The rest of the audio portion of the voice architecture was conventional, including a four-pole, low pass VCF, a VCA, and a panner that allowed notes to be spread across the stereo outputs. The control signals consisted of two LFOs and three envelope generators which were actually five-segment universal event generators, allowing the user to select both the rate and end point for each segment. Additionally, the final segment implemented Sequential's alternate release mechanism, which allowed the user to choose a "primary" and "alternate" rate setting. The alternate rate went into effect when a foot switch plugged into a rear panel jack labeled "ALTERNATE RELEASE" was pressed. Several looping options were available that could loop over any of the first four segments during the sustain phase, forwards, backwards, or alternating. One of the envelope generators was tied to the control input of the VCA; the second was tied to the cutoff frequency input of the filter, but could also be routed to modulate oscillator frequency. The third was allocated to the vector mixer and is described in the next section. The synth implemented a not-fully-interconnected form of a modulation matrix that allowed the LFOs, keyboard velocity and aftertouch, and several other sources to be routed to various destinations.

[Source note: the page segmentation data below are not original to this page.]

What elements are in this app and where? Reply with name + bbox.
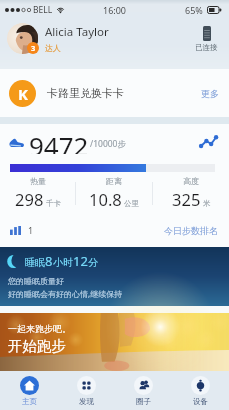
staticText: Alicia Taylor [45,24,109,40]
button[interactable]: 主页 [0,371,58,410]
staticText: 今日步数排名 [164,225,218,236]
staticText: 米 [203,199,211,208]
staticText: 设备 [193,397,208,406]
staticText: K [18,84,28,104]
staticText: 298 [15,188,44,210]
staticText: 9472 [29,128,89,154]
staticText: 公里 [124,199,139,208]
staticText: /10000步 [90,138,126,150]
button[interactable]: 热量 [0,176,75,210]
staticText: 12 [73,252,88,270]
staticText: BELL [33,4,53,16]
staticText: 您的睡眠质量好 [8,276,64,286]
staticText: 热量 [30,176,46,186]
staticText: 开始跑步 [8,337,66,355]
staticText: 1 [28,224,34,236]
staticText: 卡路里兑换卡卡 [47,86,124,100]
staticText: 千卡 [46,199,61,208]
staticText: 已连接 [195,43,218,52]
staticText: 睡眠 [25,256,45,269]
button[interactable]: 发现 [58,371,115,410]
staticText: 圈子 [136,397,151,406]
staticText: 8 [45,252,53,270]
staticText: 达人 [45,43,61,53]
staticText: 10.8 [89,188,122,210]
button[interactable]: Trend chart [199,134,218,149]
button[interactable]: 高度 [153,176,229,210]
button[interactable]: 设备 [172,371,229,410]
staticText: 主页 [22,397,37,406]
button[interactable]: 1 [0,218,229,242]
button[interactable]: 圈子 [115,371,172,410]
staticText: 发现 [79,397,94,406]
staticText: 小时 [53,256,73,269]
staticText: 更多 [201,88,219,99]
button[interactable]: 睡眠 [0,247,229,306]
staticText: 一起来跑步吧。 [8,323,71,334]
button[interactable]: 距离 [76,176,152,210]
button[interactable]: 一起来跑步吧。 [0,306,229,371]
staticText: 好的睡眠会有好的心情,继续保持 [8,288,123,299]
button[interactable]: K [0,69,229,117]
staticText: 3 [31,43,36,53]
staticText: 分 [88,256,98,269]
staticText: 16:00 [103,4,127,16]
staticText: 325 [172,188,201,210]
staticText: 距离 [106,176,122,186]
button[interactable]: Device connected [192,24,221,54]
staticText: 高度 [183,176,199,186]
staticText: 65% [185,4,203,16]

Vectors and Vector Modulation[]
The digital oscillators were named in the manual using the letters A through D. The mix of the four was conceptually controlled by a two-dimensional vector mixer, represented as a square graph in the user's manual, with a "mixing point" placed somewhere on the graph. When the mixing point was in the center (the "origin"), all four oscillators mixed at an equal level. As the mixing point moved towards one corner, the level of the oscillator represented by that corner increased, and the levels of the other three decreased. Centering the mixing point on one side equally mixed the two oscillators represented by the adjacent corners, while excluding the other two. Many combinations were possible by positioning the mixing point within the graph. The graph was constructed with oscillators A and C along one axis, and oscillators B and D along the other.

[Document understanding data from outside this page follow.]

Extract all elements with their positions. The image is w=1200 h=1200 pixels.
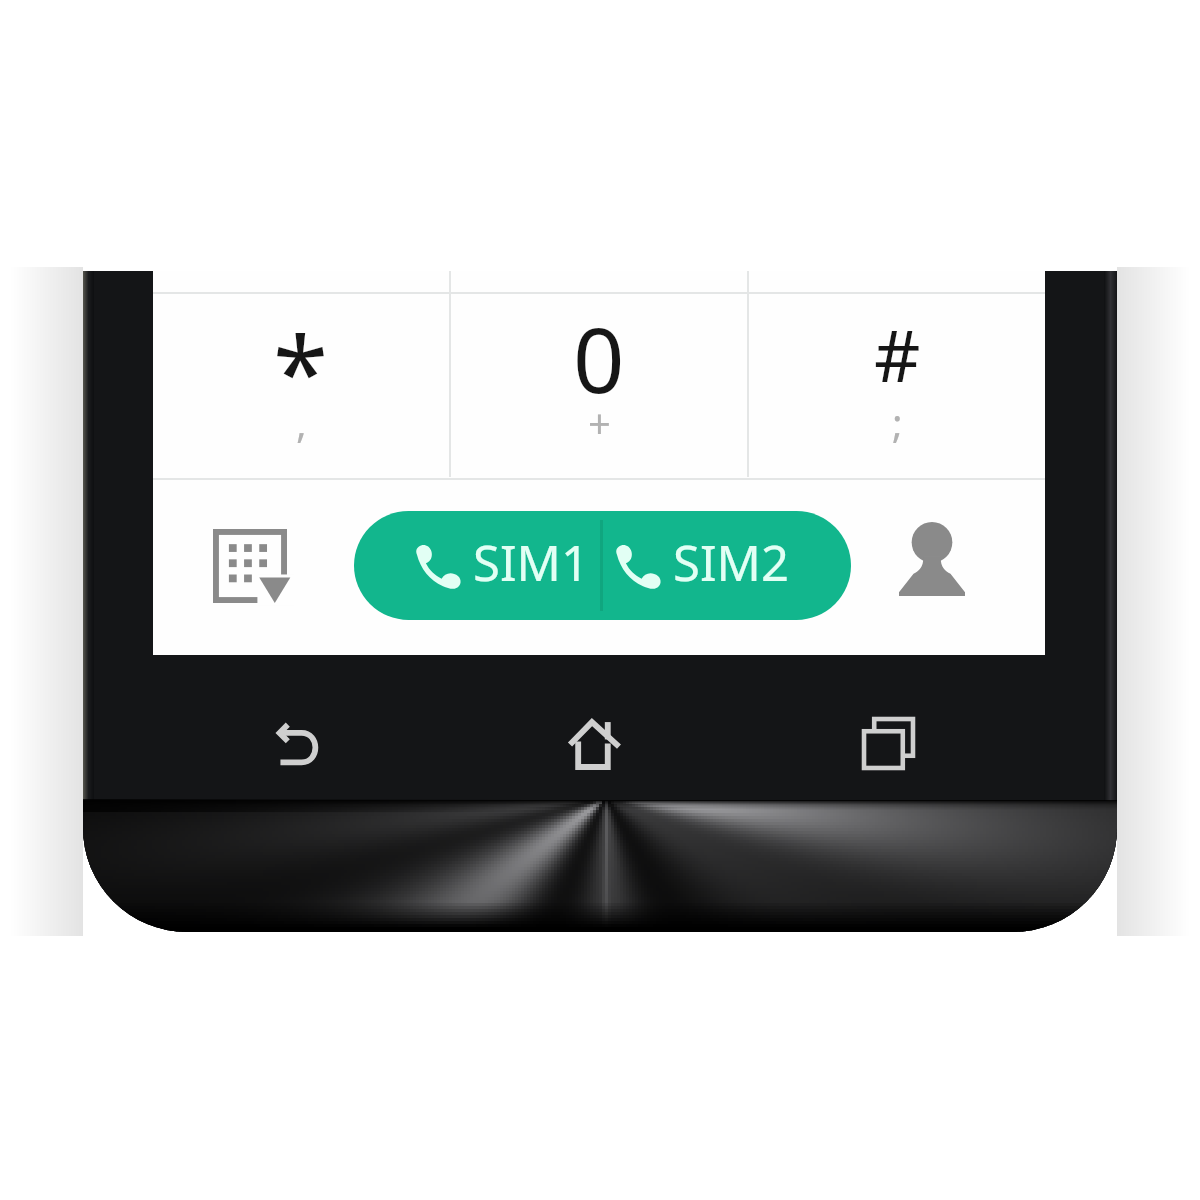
button[interactable]: 0 [451, 294, 747, 478]
button[interactable]: SIM2 [603, 511, 851, 620]
staticText: + [588, 395, 611, 449]
staticText: , [296, 395, 307, 449]
button[interactable]: Home [534, 693, 654, 793]
button[interactable]: Hide keypad [170, 498, 330, 636]
staticText: # [874, 305, 921, 403]
staticText: ; [892, 395, 903, 449]
button[interactable]: Back [237, 693, 357, 793]
staticText: * [273, 303, 329, 439]
button[interactable]: Recent apps [828, 693, 948, 793]
staticText: SIM1 [473, 529, 589, 596]
staticText: 0 [573, 297, 625, 420]
staticText: SIM2 [673, 529, 789, 596]
button[interactable]: * [153, 294, 449, 478]
button[interactable]: Contacts [852, 490, 1012, 628]
button[interactable]: # [749, 294, 1045, 478]
button[interactable]: SIM1 [354, 511, 601, 620]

The vector mixer was controllable through three mechanisms. The most straightforward, and visually striking, was to use the joystick on the panel. This was a physical representation of the vector graph, with an oscillator name silkscreened on the panel at each corner of the joystick's movement square (which was rotated 45 degrees so that the four corners would be at the cardinal points). Moving the joystick directly controlled the vector mixer. However, an automated means of controlling the mixer existed in the form of the mixer envelope generator. Like the others, this was a five-segment universal event generator with various looping options, having a rate and endpoint setting for each segment. However, the endpoints, rather than being single values, were X-Y coordinates on the vector graph. (When programming the envelope generator, the end points were programmed by moving the joystick to the desired point for each segment.) Additionally, a number of modulation sources, including the LFOs, could be routed to either the A-C or B-D axis of the miser.

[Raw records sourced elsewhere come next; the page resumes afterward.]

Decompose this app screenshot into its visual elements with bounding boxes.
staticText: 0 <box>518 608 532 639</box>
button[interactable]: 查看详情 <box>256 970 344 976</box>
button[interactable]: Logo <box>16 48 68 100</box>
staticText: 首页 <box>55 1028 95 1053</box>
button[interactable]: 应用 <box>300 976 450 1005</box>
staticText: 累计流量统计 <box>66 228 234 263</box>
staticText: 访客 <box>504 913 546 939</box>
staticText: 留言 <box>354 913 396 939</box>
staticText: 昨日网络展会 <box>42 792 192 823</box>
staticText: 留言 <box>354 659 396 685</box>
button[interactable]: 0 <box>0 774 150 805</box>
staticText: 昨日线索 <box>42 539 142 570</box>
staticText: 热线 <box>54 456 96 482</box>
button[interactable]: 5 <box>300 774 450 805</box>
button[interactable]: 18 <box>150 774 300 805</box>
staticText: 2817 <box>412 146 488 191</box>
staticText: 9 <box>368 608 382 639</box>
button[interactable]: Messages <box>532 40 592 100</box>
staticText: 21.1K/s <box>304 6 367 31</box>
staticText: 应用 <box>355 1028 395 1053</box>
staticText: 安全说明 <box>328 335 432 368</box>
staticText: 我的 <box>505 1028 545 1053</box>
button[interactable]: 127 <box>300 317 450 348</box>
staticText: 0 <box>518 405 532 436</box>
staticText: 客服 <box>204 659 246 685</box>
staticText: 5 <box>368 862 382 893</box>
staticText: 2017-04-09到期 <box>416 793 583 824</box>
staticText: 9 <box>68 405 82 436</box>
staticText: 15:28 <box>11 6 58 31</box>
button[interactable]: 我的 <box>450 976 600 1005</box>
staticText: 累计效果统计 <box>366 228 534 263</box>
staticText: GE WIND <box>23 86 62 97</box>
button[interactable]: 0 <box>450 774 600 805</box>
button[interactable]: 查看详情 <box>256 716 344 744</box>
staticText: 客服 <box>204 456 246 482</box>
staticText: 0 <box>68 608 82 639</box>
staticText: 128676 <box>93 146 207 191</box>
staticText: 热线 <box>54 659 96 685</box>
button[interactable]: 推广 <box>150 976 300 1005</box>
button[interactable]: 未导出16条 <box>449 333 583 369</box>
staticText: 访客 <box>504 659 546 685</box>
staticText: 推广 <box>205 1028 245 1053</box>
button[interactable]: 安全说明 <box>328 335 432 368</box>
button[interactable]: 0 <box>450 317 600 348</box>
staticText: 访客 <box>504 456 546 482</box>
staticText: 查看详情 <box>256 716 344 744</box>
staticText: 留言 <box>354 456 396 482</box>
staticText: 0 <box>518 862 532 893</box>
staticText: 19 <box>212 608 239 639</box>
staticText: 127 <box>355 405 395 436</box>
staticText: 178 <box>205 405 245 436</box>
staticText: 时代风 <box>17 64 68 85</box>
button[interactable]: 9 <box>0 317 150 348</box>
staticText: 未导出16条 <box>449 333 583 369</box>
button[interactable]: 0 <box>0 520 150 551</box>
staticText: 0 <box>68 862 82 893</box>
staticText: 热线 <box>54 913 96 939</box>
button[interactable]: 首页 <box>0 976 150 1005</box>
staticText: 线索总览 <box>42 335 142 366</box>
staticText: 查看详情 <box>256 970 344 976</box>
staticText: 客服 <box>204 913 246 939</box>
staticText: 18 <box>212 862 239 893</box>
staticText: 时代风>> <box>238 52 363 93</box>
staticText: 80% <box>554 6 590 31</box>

Programming and Performance Controls[]
Patch programming took place via a semi-one-knob interface. In most cases, each major function had its own selection button on the panel, but entry of continuous data values was via a data entry slider. A two-line, alphanumeric LCD interface helped. A special edit mode allowed the performer to create new waveforms to be stored in RAM, by mixing existing waveforms in various ways. Patch memory consisted of 100 RAM patch locations plus 32 RAM locations for user-created waveforms. A memory cartridge slot accepted RAM cartridges which provided the same memory as described above. ROM cartridges containing additional waveforms (96) were also available.
Basic performance controls consisted of a five-octave, C-to-C keyboard with velocity and aftertouch. Conventional pitch and modulation wheels were provided; curiously, the patch wheel had a maximum range of +/- a perfect fifth (7 half steps). The one other performance control was the vector joystick.
Split and layer modes were available for the keyboard. In the split mode, the synth was bitrimbal; the lower portion of the keyboard played one patch, and the upper portion played another. The VS had a unique method for choosing the patches for the two halves: a parameter in each patch was the number of a "linked patch". When the split mode was chosen, the left half of the split loaded and played the linked patch, while the right half continued to play the selected patch. Both the number of the linked patch, and the keyboard split point, were stored with the patch. Split mode allocated four voices to each side of the split. In layer mode (caled "Double" mode), pressing a key played two voices, layering a voice sounding the selected patch with a voice sounding the linked patch. (Layer mode, of course, made the synth 4-note polyphonic, since each note played consumed two voices.)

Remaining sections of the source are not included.